Der Skorpion und der Frosch

Im Ausland wird Angela Merkels Flüchtlingspolitik anscheinend nach wie vor als eine der offenen Tür wahrgenommen, obwohl die Bundesregierung dem Druck des Rechtspopulisten Crazy-Horst und anderer wahrer Freunde Christi längst nachgegeben hat und mehr über Strafen für das Schwänzen von Deutschkursen nachdenkt als darüber, wie genug Deutschkurse für alle eingerichtet werden können.

Gestern hast du einen Artikel im britischen Independent gelesen. Robert Verkaik beschreibt darin, wie die Flüchtlingspolitik der Kanzlerin Deutschland vor islamistischem Terrorismus schützt. In nuce: Indem sie demonstrativ Geflüchteten aus muslimischen Ländern Vertrauen entgegenbringt, Schutz bietet und sie willkommen heißt, widerspricht sie in Wort und Tat dem islamistischen Narrativ vom Krieg des Westens gegen den Islam. Das steigert auch die Bereitschaft der muslimischen Community, mit Sicherheitsbehörden zusammenzuarbeiten – anders als in den Ghettos von Paris oder Brüssel, wo man die Polizei nur als rassistische Schlägertruppe kennt, die stets einen Terrorverdacht parat hat.

Das ist eine interessante Argumentation, weil du es noch nie so betrachtet hast. Anscheinend sieht das aber nicht jeder so: Du hast den Fehler gemacht, auch einige der Kommentare zu lesen, was man bei dem Thema unterlassen sollte, will man sich nicht den Abend versauen. Denn es ist ja so, dass nicht die Leute, die den Artikel gelesen haben und sich erstmal damit auseinandersetzen, ihren Senf dazu abgeben – sondern nur Horden von funktionalen Analphabeten mit diversen psychosozialen Komorbiditäten, die mehr als die Überschrift nicht packen.

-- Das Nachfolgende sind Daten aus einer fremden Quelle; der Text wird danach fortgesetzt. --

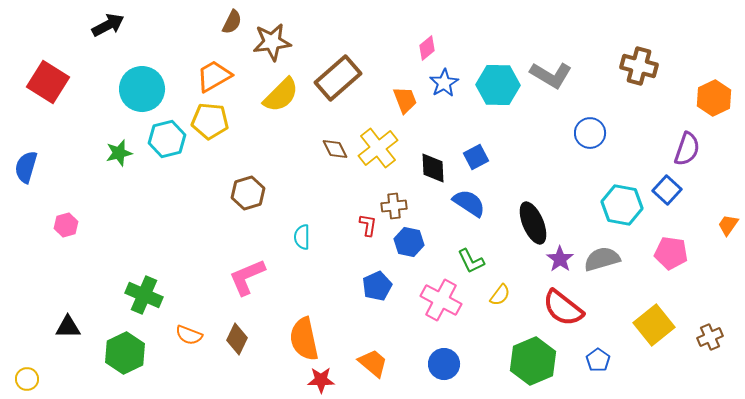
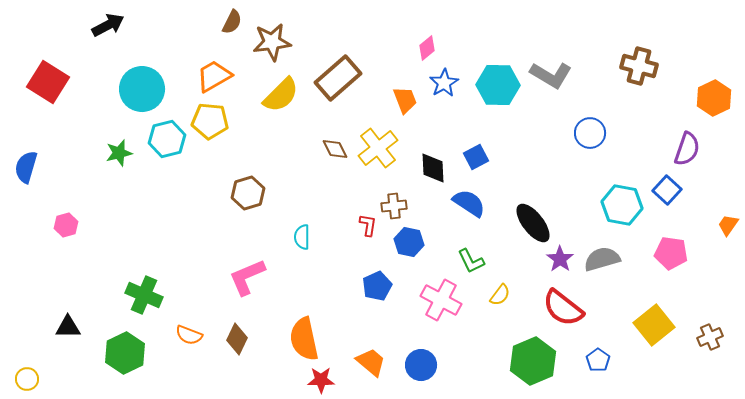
black ellipse at (533, 223): rotated 15 degrees counterclockwise
orange trapezoid at (373, 363): moved 2 px left, 1 px up
blue circle at (444, 364): moved 23 px left, 1 px down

Damit übertreibst du. Denn neben den in britischen Kommentarkellern üblichen Nazi-Vergleichen fand sich auch ein besonders perfider Kommentar, der auf die Fabel vom Frosch und Skorpion Bezug nimmt:

Ein Frosch und ein Skorpion stehen am Ufer eines Flusses. Der Skorpion bittet den Frosch, ihn auf seinem Rücken ans andere Ufer zu bringen. Der Frosch ist misstrauisch, aber der Skorpion beruhigt ihn: „Du musst keine Angst haben, dass ich dich steche. Das würde ja unser beider Untergang bedeuten!“ Der Frosch willigt also ein und schwimmt mit dem Skorpion im Huckepack los. In der Mitte des Flusses sticht der Skorpion zu. Während beide ertrinken, fragt der Frosch entsetzt, warum der Skorpion das getan hat. Dieser antwortet: „Weil es in meiner Natur liegt.“

Was muss bei einem schiefgelaufen sein, dass er glaubt, es läge im Wesen von Muslimen oder Arabern, Terroranschläge zu verüben! Nuja, nicht viel: Es ist das Prinzip der rechtsradikalen Erzählung, diffus umgrenzte Bevölkerungsgruppen als wesenhaft gefährlich darzustellen.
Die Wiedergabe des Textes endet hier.